== Given information ==
*** Begin section ***

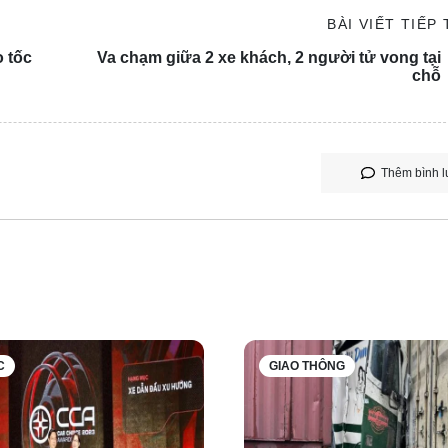
BÀI VIẾT TIẾP
o tốc
Va chạm giữa 2 xe khách, 2 người tử vong tại
chỗ
i phiên bản cũ (tăng từ 400-760 USD), nhưng bù lại, khách hà
Thêm bình l
ốc gió điều hòa độc lập cho hàng ghế sau và nhiều cổng sạc U
C
GIAO THÔNG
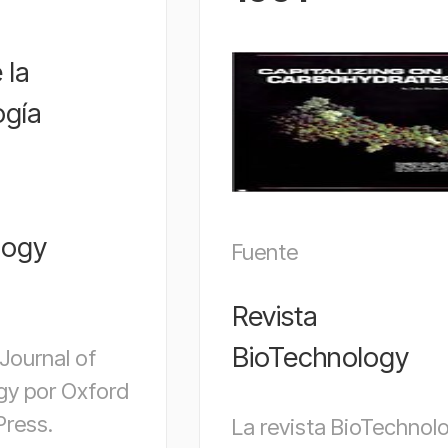
logy
Fuente
Revista
BioTechnology
 Journal of
gy por Oxford
Press.
La revista BioTechnol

*** End section ***

== To do ==
Which lines above contain the word "khách"? Copy each of them.

== Result ==
Va chạm giữa 2 xe khách, 2 người tử vong tại
i phiên bản cũ (tăng từ 400-760 USD), nhưng bù lại, khách hà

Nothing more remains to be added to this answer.